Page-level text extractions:
▼▼▼
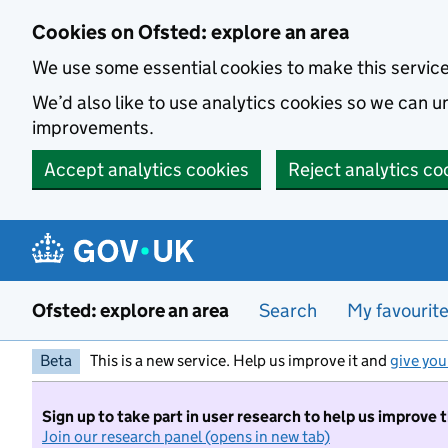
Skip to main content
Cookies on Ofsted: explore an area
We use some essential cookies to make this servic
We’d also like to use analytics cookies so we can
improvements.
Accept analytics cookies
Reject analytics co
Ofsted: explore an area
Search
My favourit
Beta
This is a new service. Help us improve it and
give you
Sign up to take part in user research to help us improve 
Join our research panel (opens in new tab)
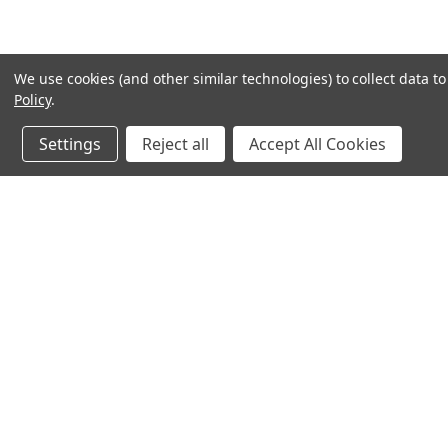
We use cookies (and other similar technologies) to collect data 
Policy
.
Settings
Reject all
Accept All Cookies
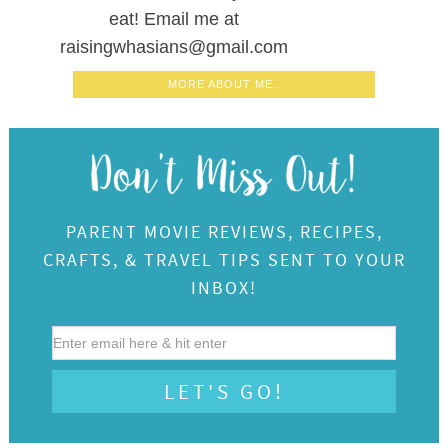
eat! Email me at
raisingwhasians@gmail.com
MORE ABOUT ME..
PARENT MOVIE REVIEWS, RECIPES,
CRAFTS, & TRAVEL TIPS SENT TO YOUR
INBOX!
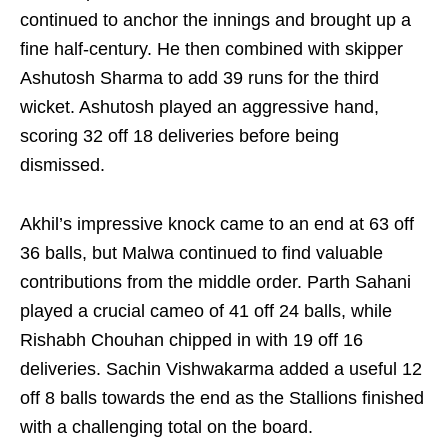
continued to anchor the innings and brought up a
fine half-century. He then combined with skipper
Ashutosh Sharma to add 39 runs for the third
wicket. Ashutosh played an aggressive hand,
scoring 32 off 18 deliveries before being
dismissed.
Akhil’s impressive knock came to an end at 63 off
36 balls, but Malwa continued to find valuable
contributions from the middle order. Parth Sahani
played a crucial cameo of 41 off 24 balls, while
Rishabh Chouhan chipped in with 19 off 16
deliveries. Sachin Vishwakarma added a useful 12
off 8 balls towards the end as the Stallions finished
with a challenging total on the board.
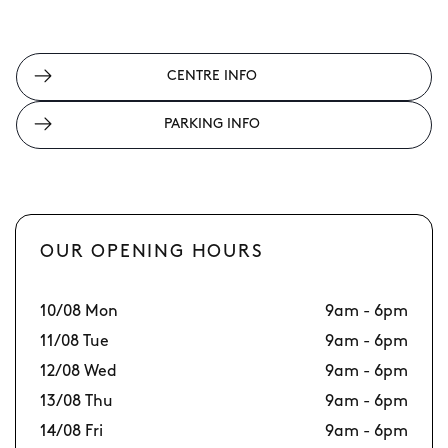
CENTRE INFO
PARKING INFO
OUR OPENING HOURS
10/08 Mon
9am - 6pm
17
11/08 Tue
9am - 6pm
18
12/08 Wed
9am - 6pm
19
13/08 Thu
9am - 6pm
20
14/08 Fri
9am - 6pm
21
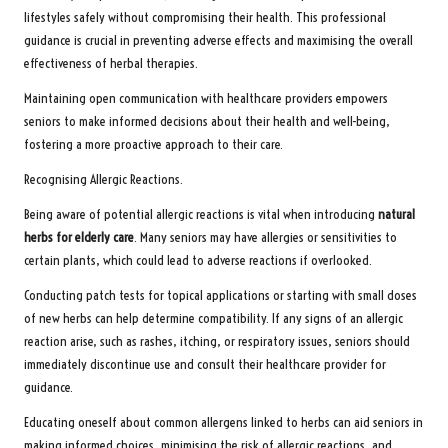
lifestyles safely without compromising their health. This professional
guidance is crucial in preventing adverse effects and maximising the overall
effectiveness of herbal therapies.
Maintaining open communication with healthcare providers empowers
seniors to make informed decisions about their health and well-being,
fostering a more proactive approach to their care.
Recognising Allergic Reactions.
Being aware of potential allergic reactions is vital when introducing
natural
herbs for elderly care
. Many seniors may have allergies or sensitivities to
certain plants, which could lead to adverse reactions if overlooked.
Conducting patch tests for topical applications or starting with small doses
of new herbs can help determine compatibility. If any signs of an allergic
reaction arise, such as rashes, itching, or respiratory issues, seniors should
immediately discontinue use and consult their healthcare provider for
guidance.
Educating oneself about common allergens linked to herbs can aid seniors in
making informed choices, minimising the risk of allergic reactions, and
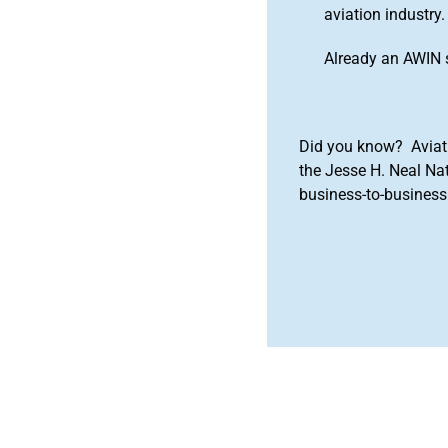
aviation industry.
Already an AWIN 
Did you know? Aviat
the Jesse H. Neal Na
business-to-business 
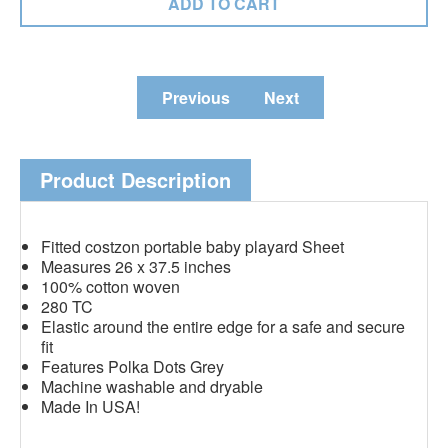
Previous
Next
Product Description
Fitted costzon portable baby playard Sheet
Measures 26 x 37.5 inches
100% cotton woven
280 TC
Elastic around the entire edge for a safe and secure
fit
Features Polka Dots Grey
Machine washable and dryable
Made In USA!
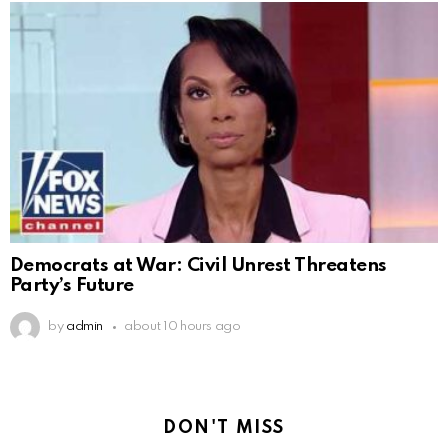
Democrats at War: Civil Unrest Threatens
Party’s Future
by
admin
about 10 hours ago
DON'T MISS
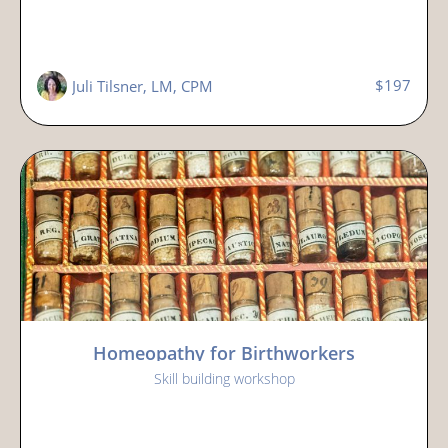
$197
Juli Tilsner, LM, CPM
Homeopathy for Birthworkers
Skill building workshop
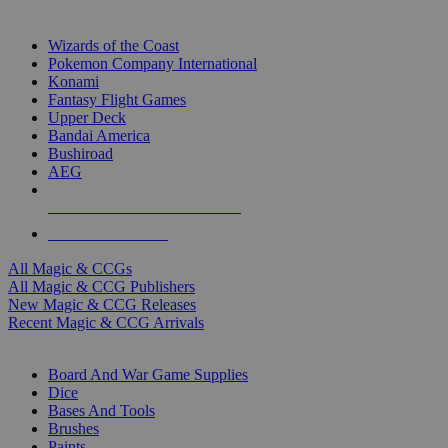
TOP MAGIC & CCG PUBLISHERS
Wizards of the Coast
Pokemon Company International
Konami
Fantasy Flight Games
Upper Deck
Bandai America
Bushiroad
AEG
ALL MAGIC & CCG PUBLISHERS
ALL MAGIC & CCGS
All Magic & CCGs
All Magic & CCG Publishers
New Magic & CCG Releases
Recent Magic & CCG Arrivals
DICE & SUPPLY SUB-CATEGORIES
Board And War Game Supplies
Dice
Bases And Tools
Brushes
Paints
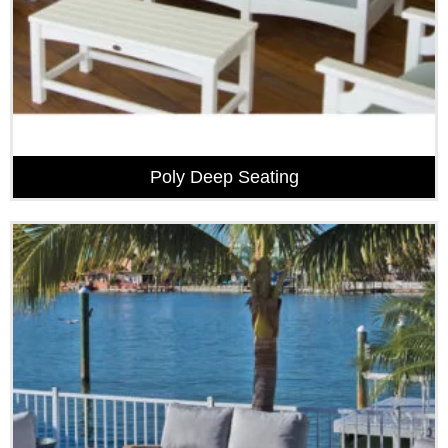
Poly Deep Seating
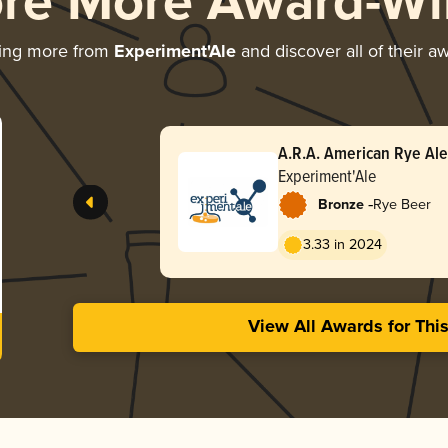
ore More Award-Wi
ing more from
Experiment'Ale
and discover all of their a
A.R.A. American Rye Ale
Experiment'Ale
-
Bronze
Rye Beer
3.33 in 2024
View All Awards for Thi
▲▲▲
» **TASK TO CARRY OUT**: Omitting all pictures, copy the preceding entries without any alteration.

» **RESPONSE TO THE EXERCISE**:
Skip to main content
Cookies on Ofsted: explore an area
We use some essential cookies to make this servic
We’d also like to use analytics cookies so we can
improvements.
Accept analytics cookies
Reject analytics co
Ofsted: explore an area
Search
My favourit
Beta
This is a new service. Help us improve it and
give you
Sign up to take part in user research to help us improve 
Join our research panel (opens in new tab)
We use cookies (and other similar technologies) to collect data 
Policy
.
Settings
Reject all
Accept All Cookies
eat! Email me at
raisingwhasians@gmail.com
MORE ABOUT ME..
PARENT MOVIE REVIEWS, RECIPES,
CRAFTS, & TRAVEL TIPS SENT TO YOUR
INBOX!
continued to anchor the innings and brought up a
fine half-century. He then combined with skipper
Ashutosh Sharma to add 39 runs for the third
wicket. Ashutosh played an aggressive hand,
scoring 32 off 18 deliveries before being
dismissed.
Akhil’s impressive knock came to an end at 63 off
36 balls, but Malwa continued to find valuable
contributions from the middle order. Parth Sahani
played a crucial cameo of 41 off 24 balls, while
Rishabh Chouhan chipped in with 19 off 16
deliveries. Sachin Vishwakarma added a useful 12
off 8 balls towards the end as the Stallions finished
with a challenging total on the board.
CENTRE INFO
PARKING INFO
OUR OPENING HOURS
10/08 Mon
9am - 6pm
17
11/08 Tue
9am - 6pm
18
12/08 Wed
9am - 6pm
19
13/08 Thu
9am - 6pm
20
14/08 Fri
9am - 6pm
21
lifestyles safely without compromising their health. This professional
guidance is crucial in preventing adverse effects and maximising the overall
effectiveness of herbal therapies.
Maintaining open communication with healthcare providers empowers
seniors to make informed decisions about their health and well-being,
fostering a more proactive approach to their care.
Recognising Allergic Reactions.
Being aware of potential allergic reactions is vital when introducing
natural
herbs for elderly care
. Many seniors may have allergies or sensitivities to
certain plants, which could lead to adverse reactions if overlooked.
Conducting patch tests for topical applications or starting with small doses
of new herbs can help determine compatibility. If any signs of an allergic
reaction arise, such as rashes, itching, or respiratory issues, seniors should
immediately discontinue use and consult their healthcare provider for
guidance.
Educating oneself about common allergens linked to herbs can aid seniors in
making informed choices, minimising the risk of allergic reactions, and
aviation industry.
Already an AWIN 
Did you know? Aviat
the Jesse H. Neal Na
business-to-business 
Previous
Next
Product Description
Fitted costzon portable baby playard Sheet
Measures 26 x 37.5 inches
100% cotton woven
280 TC
Elastic around the entire edge for a safe and secure
fit
Features Polka Dots Grey
Machine washable and dryable
Made In USA!
Democrats at War: Civil Unrest Threatens
Party’s Future
by
admin
about 10 hours ago
DON'T MISS
$197
Juli Tilsner, LM, CPM
Homeopathy for Birthworkers
Skill building workshop
TOP MAGIC & CCG PUBLISHERS
Wizards of the Coast
Pokemon Company International
Konami
Fantasy Flight Games
Upper Deck
Bandai America
Bushiroad
AEG
ALL MAGIC & CCG PUBLISHERS
ALL MAGIC & CCGS
All Magic & CCGs
All Magic & CCG Publishers
New Magic & CCG Releases
Recent Magic & CCG Arrivals
DICE & SUPPLY SUB-CATEGORIES
Board And War Game Supplies
Dice
Bases And Tools
Brushes
Paints
Poly Deep Seating
ore More Award-Wi
ing more from
Experiment'Ale
and discover all of their a
A.R.A. American Rye Ale
Experiment'Ale
-
Bronze
Rye Beer
3.33 in 2024
View All Awards for Thi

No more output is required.